From the data, copy out every line in which the word "крокодила" appears.

--

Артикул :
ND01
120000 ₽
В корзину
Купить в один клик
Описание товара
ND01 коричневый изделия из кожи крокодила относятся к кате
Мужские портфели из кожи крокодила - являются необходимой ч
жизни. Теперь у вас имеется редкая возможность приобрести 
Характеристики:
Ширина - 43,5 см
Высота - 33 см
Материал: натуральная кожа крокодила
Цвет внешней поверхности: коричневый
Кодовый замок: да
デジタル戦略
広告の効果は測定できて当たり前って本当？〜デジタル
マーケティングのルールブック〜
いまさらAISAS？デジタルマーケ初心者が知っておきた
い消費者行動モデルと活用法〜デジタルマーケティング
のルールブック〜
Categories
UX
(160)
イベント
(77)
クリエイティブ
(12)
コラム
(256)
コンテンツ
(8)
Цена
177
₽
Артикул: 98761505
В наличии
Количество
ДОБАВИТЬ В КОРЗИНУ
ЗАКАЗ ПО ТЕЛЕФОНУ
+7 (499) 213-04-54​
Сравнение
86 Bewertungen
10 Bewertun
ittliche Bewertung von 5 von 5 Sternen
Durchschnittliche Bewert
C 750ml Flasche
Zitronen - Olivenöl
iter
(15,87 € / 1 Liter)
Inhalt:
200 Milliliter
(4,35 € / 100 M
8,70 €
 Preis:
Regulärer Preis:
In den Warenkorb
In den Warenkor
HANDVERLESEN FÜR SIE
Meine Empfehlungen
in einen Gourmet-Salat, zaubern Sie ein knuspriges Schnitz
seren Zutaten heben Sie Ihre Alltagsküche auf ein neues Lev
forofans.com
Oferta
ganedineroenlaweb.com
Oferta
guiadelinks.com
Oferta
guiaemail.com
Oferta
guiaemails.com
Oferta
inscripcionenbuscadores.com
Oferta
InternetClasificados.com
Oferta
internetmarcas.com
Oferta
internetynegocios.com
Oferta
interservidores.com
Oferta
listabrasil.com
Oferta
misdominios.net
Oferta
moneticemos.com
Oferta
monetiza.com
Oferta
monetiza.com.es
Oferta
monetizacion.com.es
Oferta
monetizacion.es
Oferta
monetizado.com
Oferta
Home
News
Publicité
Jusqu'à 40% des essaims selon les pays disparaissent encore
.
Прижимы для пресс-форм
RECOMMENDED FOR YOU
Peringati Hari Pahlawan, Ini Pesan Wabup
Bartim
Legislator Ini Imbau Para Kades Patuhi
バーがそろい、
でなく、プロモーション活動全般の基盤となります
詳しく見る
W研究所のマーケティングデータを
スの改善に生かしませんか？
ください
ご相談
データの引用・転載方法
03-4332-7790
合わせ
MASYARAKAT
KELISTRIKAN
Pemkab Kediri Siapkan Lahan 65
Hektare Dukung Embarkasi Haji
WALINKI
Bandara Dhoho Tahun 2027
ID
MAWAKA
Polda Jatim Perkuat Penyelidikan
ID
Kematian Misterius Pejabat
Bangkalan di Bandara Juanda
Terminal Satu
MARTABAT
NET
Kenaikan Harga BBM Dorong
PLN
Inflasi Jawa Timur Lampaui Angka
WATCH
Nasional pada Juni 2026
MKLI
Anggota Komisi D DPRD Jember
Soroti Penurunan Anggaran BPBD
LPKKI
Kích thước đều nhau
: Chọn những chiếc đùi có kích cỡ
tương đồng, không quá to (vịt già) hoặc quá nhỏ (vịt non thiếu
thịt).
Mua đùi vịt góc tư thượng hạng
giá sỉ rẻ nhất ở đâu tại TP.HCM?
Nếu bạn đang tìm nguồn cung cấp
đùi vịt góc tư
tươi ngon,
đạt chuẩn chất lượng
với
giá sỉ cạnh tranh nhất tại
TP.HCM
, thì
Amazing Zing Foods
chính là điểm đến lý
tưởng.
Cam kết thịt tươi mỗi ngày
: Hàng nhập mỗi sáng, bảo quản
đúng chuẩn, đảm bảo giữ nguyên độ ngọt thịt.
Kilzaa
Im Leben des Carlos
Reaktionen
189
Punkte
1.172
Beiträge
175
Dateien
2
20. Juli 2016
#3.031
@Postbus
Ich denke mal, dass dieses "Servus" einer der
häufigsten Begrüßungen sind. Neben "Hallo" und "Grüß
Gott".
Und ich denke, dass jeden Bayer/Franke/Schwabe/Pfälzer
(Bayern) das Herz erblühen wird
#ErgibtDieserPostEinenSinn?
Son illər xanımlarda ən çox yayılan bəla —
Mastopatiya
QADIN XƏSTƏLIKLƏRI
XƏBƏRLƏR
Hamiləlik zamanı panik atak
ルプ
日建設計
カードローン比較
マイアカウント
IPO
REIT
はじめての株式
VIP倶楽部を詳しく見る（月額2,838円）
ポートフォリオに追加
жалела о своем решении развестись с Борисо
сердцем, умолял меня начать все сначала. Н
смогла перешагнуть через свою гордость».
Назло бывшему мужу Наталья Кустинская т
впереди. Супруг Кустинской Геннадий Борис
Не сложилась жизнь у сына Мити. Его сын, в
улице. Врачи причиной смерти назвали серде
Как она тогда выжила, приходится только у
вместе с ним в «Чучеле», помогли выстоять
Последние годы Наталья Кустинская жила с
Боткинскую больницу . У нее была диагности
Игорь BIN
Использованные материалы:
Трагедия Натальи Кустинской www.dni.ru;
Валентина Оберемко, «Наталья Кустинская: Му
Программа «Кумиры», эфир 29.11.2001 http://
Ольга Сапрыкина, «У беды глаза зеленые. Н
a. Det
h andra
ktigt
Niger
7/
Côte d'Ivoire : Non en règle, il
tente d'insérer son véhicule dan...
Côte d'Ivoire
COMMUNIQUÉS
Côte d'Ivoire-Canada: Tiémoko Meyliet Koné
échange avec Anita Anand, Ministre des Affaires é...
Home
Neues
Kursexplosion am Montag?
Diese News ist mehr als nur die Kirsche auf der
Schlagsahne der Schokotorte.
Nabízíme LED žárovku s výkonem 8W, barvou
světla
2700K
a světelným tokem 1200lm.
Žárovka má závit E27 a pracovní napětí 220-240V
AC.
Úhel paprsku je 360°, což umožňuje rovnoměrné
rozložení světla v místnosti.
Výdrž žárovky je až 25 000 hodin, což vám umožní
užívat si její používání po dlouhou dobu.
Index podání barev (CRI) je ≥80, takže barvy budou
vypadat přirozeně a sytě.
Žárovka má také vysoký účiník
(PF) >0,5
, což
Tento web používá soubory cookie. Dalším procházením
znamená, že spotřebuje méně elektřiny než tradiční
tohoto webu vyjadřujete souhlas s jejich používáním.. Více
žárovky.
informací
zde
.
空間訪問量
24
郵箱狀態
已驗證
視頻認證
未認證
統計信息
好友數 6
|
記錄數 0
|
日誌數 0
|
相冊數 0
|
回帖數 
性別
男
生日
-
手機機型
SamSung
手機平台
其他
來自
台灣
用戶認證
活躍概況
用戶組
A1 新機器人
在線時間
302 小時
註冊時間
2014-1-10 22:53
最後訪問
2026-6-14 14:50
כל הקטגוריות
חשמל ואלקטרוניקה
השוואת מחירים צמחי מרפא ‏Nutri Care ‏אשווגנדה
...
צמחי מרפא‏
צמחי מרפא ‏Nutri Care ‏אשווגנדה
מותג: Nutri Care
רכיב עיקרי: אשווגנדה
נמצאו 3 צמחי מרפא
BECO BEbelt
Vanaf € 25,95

--

Exercise output:
ND01 коричневый изделия из кожи крокодила относятся к кате
Мужские портфели из кожи крокодила - являются необходимой ч
Материал: натуральная кожа крокодила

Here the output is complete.